In their interpretation of The Battle of Algiers, the two artists seem to take their personal evolvement with the process of creating a new form of cinema using the digital world of the web. If I allow myself to ignore the computational emphasis the artists were working toward, I could simply enjoy watching the photos appear and disappear. At the same time, it tells a story of a struggle for change against that of tradition, not only for the people in the presentation, but for the artists as well. For me this presentation focused more on the film's modes of movement. The formal design properties of motion, repetition, and directional visual forces are seen as the individual photo scenes meander and collide with each other. The scenes speed and drift throughout the work as it executes based on either the default settings or those that I establish. Points of intensity, lines of force and flows articulate and amplify the film's multiple display of these images.
As the site allows for viewer interaction, I could simply zoom in or out and set boundaries for this cinematic-machine to execute within, and in an instant it takes on a new form of development. Although conceptually, the outcome is always the same, the two forces are at war with one another, the way the images are displayed is always different and curious to watch unfold.

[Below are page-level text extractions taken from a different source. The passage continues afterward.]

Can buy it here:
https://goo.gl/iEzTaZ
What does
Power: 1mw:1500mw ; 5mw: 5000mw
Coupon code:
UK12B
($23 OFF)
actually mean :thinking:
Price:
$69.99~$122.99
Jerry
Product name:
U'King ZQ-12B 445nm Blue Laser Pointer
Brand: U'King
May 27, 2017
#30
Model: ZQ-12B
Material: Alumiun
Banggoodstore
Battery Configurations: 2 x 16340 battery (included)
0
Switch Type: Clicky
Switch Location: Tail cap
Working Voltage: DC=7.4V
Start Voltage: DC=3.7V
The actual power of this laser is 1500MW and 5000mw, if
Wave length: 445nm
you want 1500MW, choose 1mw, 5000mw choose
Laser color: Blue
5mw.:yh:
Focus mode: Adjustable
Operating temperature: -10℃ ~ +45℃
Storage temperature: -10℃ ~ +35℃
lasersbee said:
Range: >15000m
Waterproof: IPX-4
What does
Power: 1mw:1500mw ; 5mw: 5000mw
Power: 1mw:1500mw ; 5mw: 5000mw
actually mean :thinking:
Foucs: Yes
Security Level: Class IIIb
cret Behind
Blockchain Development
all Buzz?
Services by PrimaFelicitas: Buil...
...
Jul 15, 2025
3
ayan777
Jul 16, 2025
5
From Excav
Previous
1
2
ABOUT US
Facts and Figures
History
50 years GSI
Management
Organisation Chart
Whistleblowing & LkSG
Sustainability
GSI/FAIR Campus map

For me, the most important point is seeing this contrast between the film, the people, the new form of film, and the artists. This presentation stands out as one paralleled dichotomy. On one hand, these two artists have rebelled against the traditional medium of film to create a new independent way to express a cinematic experience with the viewer. Their concept seems to parallel the two forces in the original film, one of tradition, the French Authority and traditional film, and one of making way for this new independence, the Algerian Nationals and the digital world of dynamic, interactive cinematography. On the other hand, it appears that, as with all things political, social and as well as artistic, change is inevitable.

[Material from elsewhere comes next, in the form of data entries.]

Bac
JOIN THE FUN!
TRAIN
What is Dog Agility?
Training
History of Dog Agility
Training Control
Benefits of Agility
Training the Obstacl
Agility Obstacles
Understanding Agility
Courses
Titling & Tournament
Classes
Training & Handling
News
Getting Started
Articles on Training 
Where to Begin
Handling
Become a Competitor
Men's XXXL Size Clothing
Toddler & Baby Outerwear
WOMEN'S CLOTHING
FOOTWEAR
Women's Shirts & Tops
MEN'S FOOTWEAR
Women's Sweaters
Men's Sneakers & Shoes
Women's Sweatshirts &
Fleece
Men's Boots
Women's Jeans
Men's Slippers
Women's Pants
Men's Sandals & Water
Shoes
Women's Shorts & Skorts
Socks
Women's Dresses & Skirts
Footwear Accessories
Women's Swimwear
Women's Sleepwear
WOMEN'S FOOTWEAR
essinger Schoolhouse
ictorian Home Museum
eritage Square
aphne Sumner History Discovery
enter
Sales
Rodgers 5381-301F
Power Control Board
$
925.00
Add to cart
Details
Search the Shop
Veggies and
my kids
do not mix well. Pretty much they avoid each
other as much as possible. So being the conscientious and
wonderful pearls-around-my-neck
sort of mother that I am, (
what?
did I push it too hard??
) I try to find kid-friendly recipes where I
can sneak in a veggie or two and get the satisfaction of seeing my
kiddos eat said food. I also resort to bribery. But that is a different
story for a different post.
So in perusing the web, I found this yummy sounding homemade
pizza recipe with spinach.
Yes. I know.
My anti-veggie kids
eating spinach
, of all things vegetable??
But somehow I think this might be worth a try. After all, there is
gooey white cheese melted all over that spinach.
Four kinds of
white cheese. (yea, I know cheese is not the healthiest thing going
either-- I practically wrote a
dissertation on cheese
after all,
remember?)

1) Lafia, Marc & Lin, Fang-Yu, The Battle of Algiers, Co-commissioned with Tate Online, Tate Modern, London, 2006,
2) Lafia, Marc & Lin, Fang-Yu, The Battle of Algiers, Co-commissioned with Tate Online, Tate Modern, London, 2006,
3) Coffeen, Daniel, “Film, Play, Power and the Computational, or Byting Celluloid: On Marc Lafia's and Fang-Yu Lin's The Battle of Algiers”, Net Art, Tate Online, Tate Modern, London, February 2006.